Los travellings por la cubierta del
Virginian sitúan al espectador en la realidad de comienzos del siglo XX y
retratan la emoción de los inmigrantes al avistar “América”. La historia de
Novecento (el pianista) será narrada por su amigo Max (trompetista) a través de
largos raccontos que dan cuenta de la improbable historia de un pianista
prodigio que nació a bordo de un barco y nunca pisó tierra firme.

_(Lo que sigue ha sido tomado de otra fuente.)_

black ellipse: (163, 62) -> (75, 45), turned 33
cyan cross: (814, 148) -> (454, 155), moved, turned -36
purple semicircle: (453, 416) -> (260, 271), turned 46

El bebé fue hallado sobre un piano y
el maquinista Danny lo crío lo mejor que pudo. Quedó huérfano y los pasajeros
descubrieron que el niño tocaba el piano como los dioses. Por largos pasajes
vemos a Novecento tocando piezas sublimes, de alguna manera sustrayendo a los
pasajeros del temor a navegar por alta mar. Ya adulto creará historias a través
de su música, acerca de lo que le cuentan los pasajeros, lo que observa de sus
comportamientos, incluso imaginará lugares que nunca ha visitado sacados de
llamados telefónicos aleatorios al otro lado del océano.
«No estás acabado
mientras tengas una buena historia y alguien a quien contársela», le dice
Novecento a Max,
este último admirador del talentoso pianista, continuamente lo insta a que
descienda del barco y comparta su música con el resto del mundo.

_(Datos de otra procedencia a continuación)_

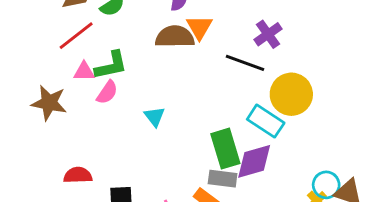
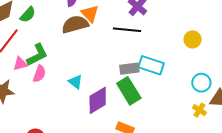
yellow circle: (291, 94) -> (193, 39), moved, size x0.6
purple diamond: (254, 161) -> (98, 100), moved
gray rectangle: (223, 179) -> (129, 69), moved
cyan circle: (326, 185) -> (201, 83), moved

La historia está contada con los ojos
de Max, destila un cariño genuino, la cinta es un homenaje a la amistad
incondicional, a esa confianza depositada en otro ser humano que sabrá respetar
incluso las determinaciones más radicales. Será doloroso, pero valdrá la pena
honrar los deseos de su amigo pianista.
La cámara de Tornatore nos conmueve
cuando Novecento está componiendo su mejor obra, mirando por la ventana a la
mujer de sus sueños, interpretando el viento en su rostro de ensoñación, con el
mar a sus espaldas, inspirándose a través de su ventana al mundo, esos ojos de
buey del barco que enmarcan la belleza, esa eternidad que sólo los ojos
enamorados pueden percibir, el piano es su mundo y en esa claraboya se refleja
el exterior que lo conmueve, la fuente de inspiración de ese mundo finito al
que el pianista le otorga eternidad.
Hay un monólogo al final donde
Novecento revela a Max su temor más profundo. En este punto, la película se
interna en temas profundos y Baricco expone su tesis acerca del secreto del
artista. El pianista estuvo a punto de descender por las escalerillas del
barco, deseaba tocar tierra firme para oír la voz del mar y buscar a la mujer
de lo había hechizado. Observa la ciudad inmensa con calles interminables, un
mundo sin fin que lo asusta. Le dice a Max que esa ciudad representa un teclado
infinito con millones de teclas, el piano de Dios, pero le insiste que él sólo es
un hombre y ese piano tiene demasiadas teclas, una música que no sabrá tocar,
prefiere sus ochenta y ocho posibilidades, ese teclado finito que él puede
convertir en infinitas partituras. Novecento es su música y no tiene el valor de
abandonar el barco.
«No existo para
nadie… Max, tú eres la excepción». Recalca la importancia de la amistad, de tener a alguien
que escuche nuestra historia, ese otro donde poder reflejar virtudes y defectos.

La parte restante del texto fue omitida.